In this research, an Olympus Vanta C Series with a 4 W Ag anode X-ray tube (VCA) and a silicon drift detector was used. The VCA has an excitation source ranging from 8 to 50 keV and is capable of detecting elements from magnesium (Mg) to uranium (U). As is the case with many pXRF instruments, there are various factory methods available, each with different calibrations. The “soil” method is more suited for trace concentrations, whereas the “geochem” method is more accurate at higher concentrations. Both methods were used to determine as many elements as possible with the best data quality [27] without moving the analyser between two measurements [5]. In this study, pXRF data > 1 wt.% were selected from the geochem method, whereas values < 1 wt.% were determined using the soil method. Both methods used three beams set to 20 s each, with a total of 1 min for analysis, replicated three times. Although the payback for longer analyses would be lower LODs, a reasonable measurement time was selected to maintain the analysis fast enough to characterise a large number of samples. The accuracy was evaluated by means of certified reference materials (CRMs; “PACS-3” and “MESS-4”, Marine Sediment, NRCC, Whitehorse, YT, Canada), which were analysed in the same batch of samples using both methods.

2.3. Confirmatory Analyses: Inductively Coupled Plasma-Mass Spectrometry (ICP-MS) and Direct Mercury Analyser (DMA-80)

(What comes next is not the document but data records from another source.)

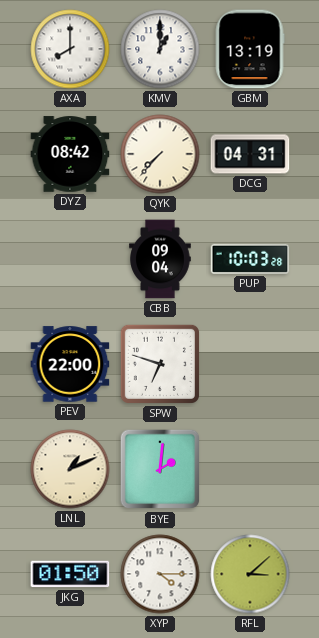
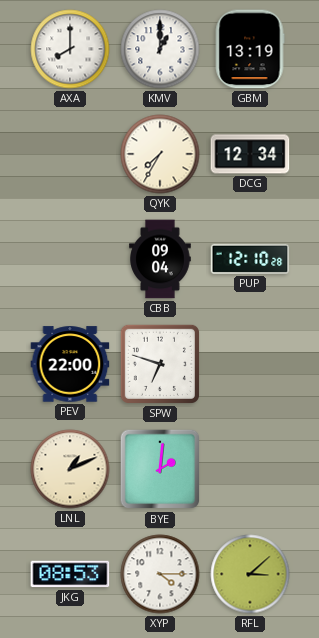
DYZ: 08:42 -> none
QYK: 7:37 -> 7:35
DCG: 04:31 -> 12:34
PUP: 10:03 -> 12:10
JKG: 01:50 -> 08:53
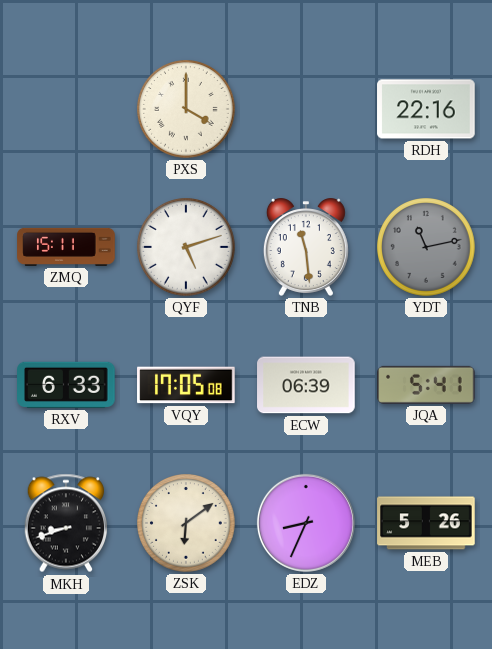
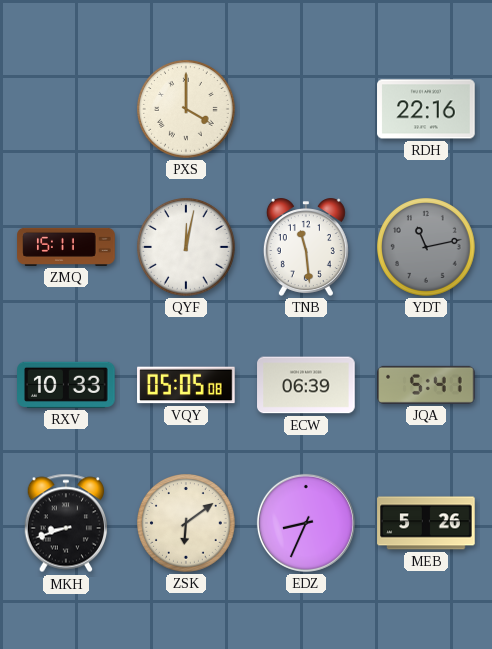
QYF: 5:12 -> 12:02
RXV: 6:33 -> 10:33
VQY: 17:05 -> 05:05
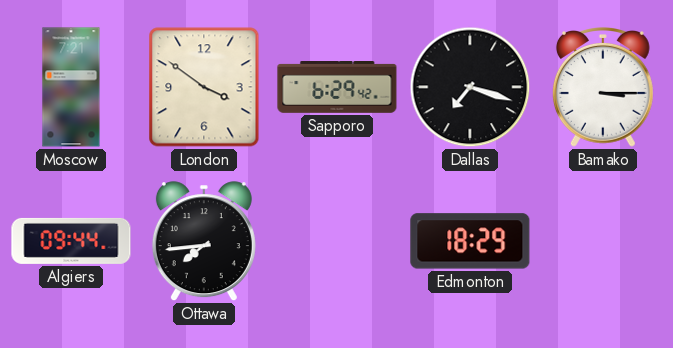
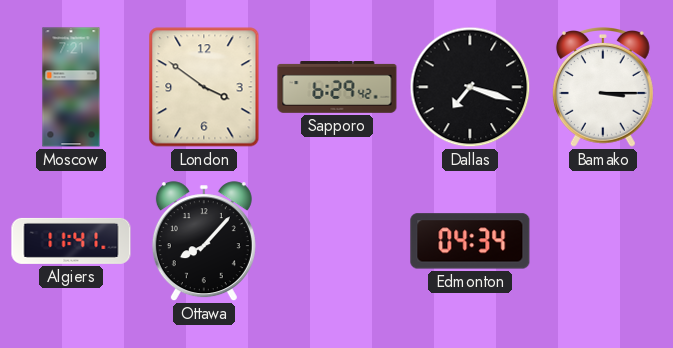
Algiers: 09:44 -> 11:41
Ottawa: 7:44 -> 8:07
Edmonton: 18:29 -> 04:34
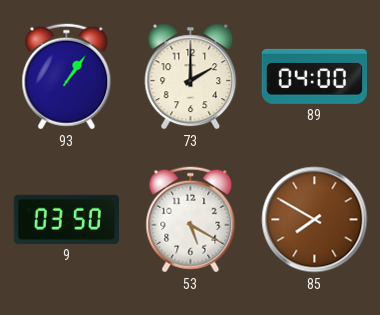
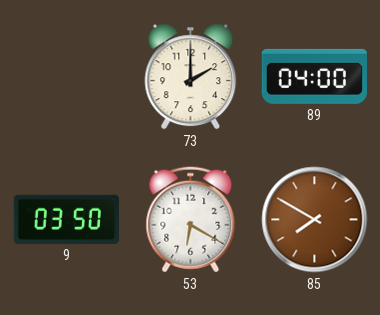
93: 1:06 -> none
53: 5:20 -> 6:20
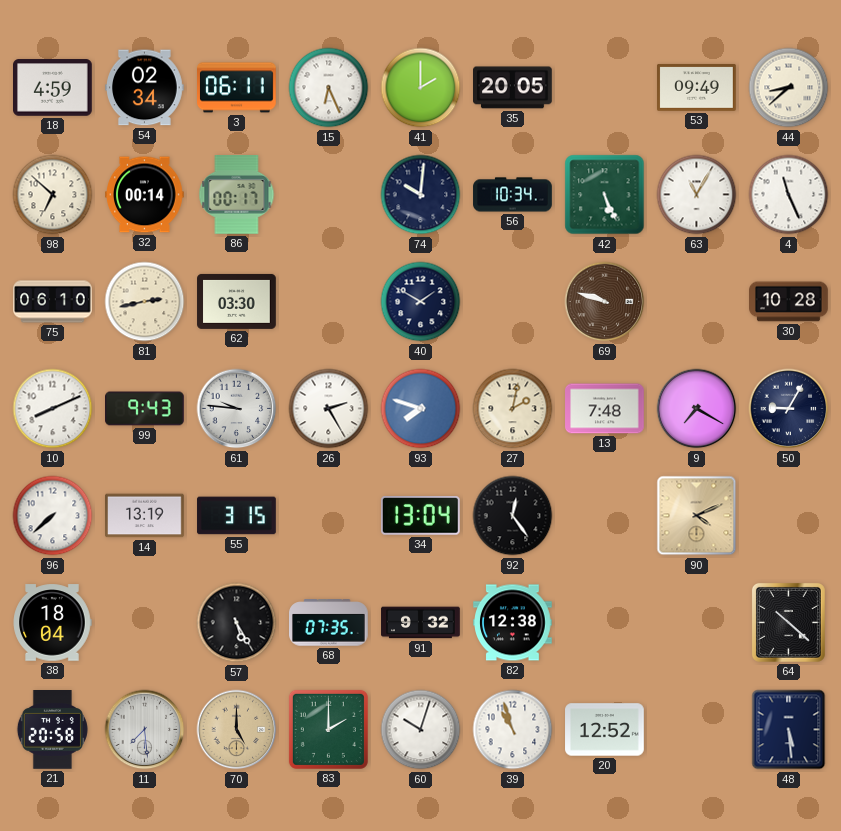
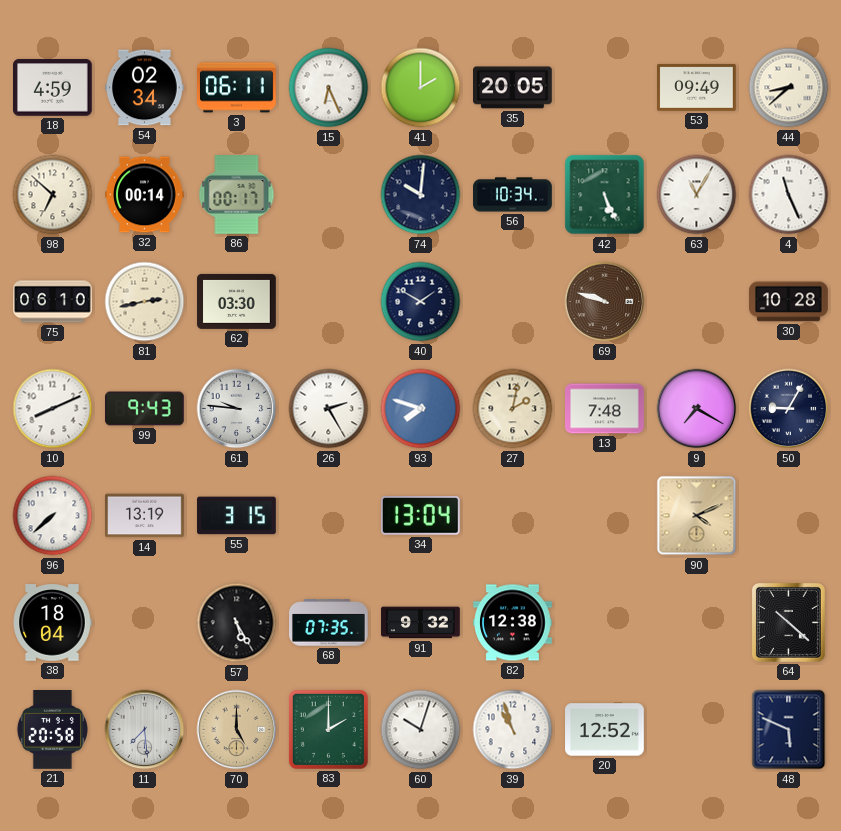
92: 12:24 -> none
48: 5:29 -> 5:49
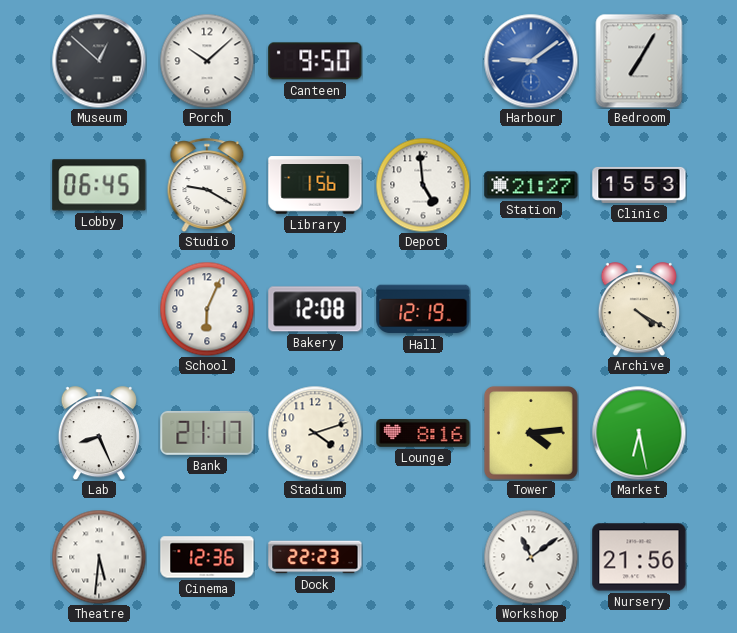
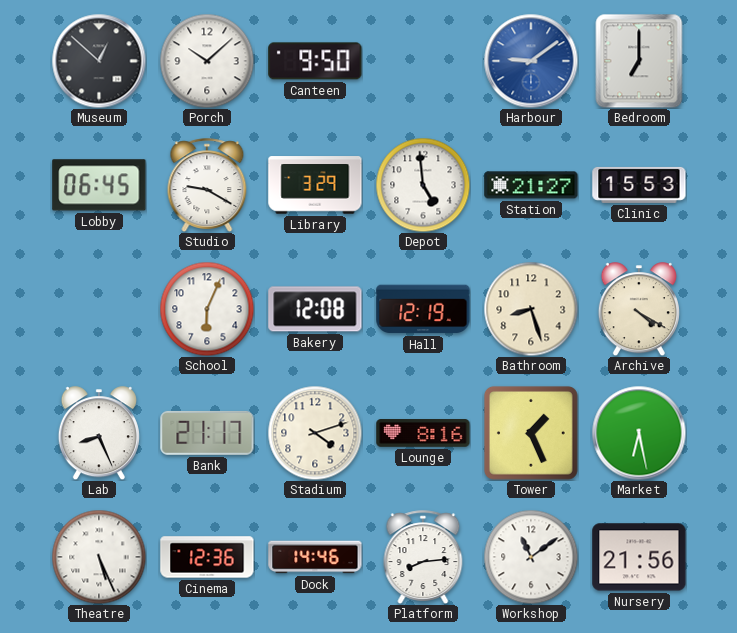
Bedroom: 7:05 -> 7:00
Library: 1:56 -> 3:29
Bathroom: none -> 8:27
Tower: 4:14 -> 1:26
Theatre: 5:31 -> 5:26
Dock: 22:23 -> 14:46
Platform: none -> 8:14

As a confirmatory analysis for the determination of metals (Cu, Fe, Mn, Pb, Zn) and metalloids (As, Sb) except for Hg, 250 mg of “lab-prepared” samples were acid-digested in PTFE vessels through a total acid dissolution in a closed microwave system (Multiwave PRO, Anton Paar) using two heating steps. In the first mineralisation step, inverse aqua regia (3:1, HNO₃ 67–69% and hydrochloric acid HCl 34–37%; hydrofluoric acid (HF, 47–51%, VWR Normatom), suprapure H₂O₂ (30%, Merck, only in the case of soil samples), and U.S. EPA method 3052 [28] were used. In the second step, boric acid (suprapure H₃BO₃ 6%, Merck) was added to buffer the excess HF. Blank samples and CRMs were also digested for each microwave batch to evaluate the quality of the analysis. After mineralisation, the solutions were diluted up to a volume of 25 mL by adding Milli-Q water and stored at 4 °C until analysis. Total digestion with HF was chosen for its capability to dissolve refractory minerals such as silicate minerals.

Major and trace elements were determined by means of ICP-MS (NexION 350x equipped with an ESI SC autosampler, Perkin Elmer). In order to avoid and minimise cell-formed polyatomic ion interference, the analysis was performed using Kinetic Energy Discrimination (KED) mode. The instrument was calibrated via an analysis of standard solutions ranging between 0.5 and 500 µg/L prepared by dilution from multistandard solutions for ICP analyses (Periodic Table MIX1 and MIX2, TraceCERT Sigma-Aldrich). Several aliquots of CRMs were analysed to check for accuracy, and allowable recoveries ranging between 70–119% (PACS-3) and 83–107% (MESS-4) were obtained. Except for Cu in PACS-3 CRM, ICP-MS produced 106 of 112 results (94.6%) within the 80–120% recovery acceptance range for all analytes and replicates in the two CRMs. Moreover, potential matrix effects were evaluated by means of laboratory-fortified samples prepared by spiking a standard solution different from that employed for instrument calibration (Multielement quality control standard for ICP, VWR Chemicals) into actual samples. The repeatability of the ICP-MS analysis expressed as RSD% was <3%.

Total Hg in powders was determined using a Direct Mercury Analyzer (DMA-80, Milestone, Sorisole, Italy) atomic absorption spectrophotometer, according to EPA method 7473 [29]. The LOD was calculated as 3 times the standard deviation of 10 blanks and divided by the slope of the calibration curve was 0.004 mg/kg. Regarding accuracy, acceptable recoveries were obtained using certified reference material (PACS-3), ranging between 100 and 105%.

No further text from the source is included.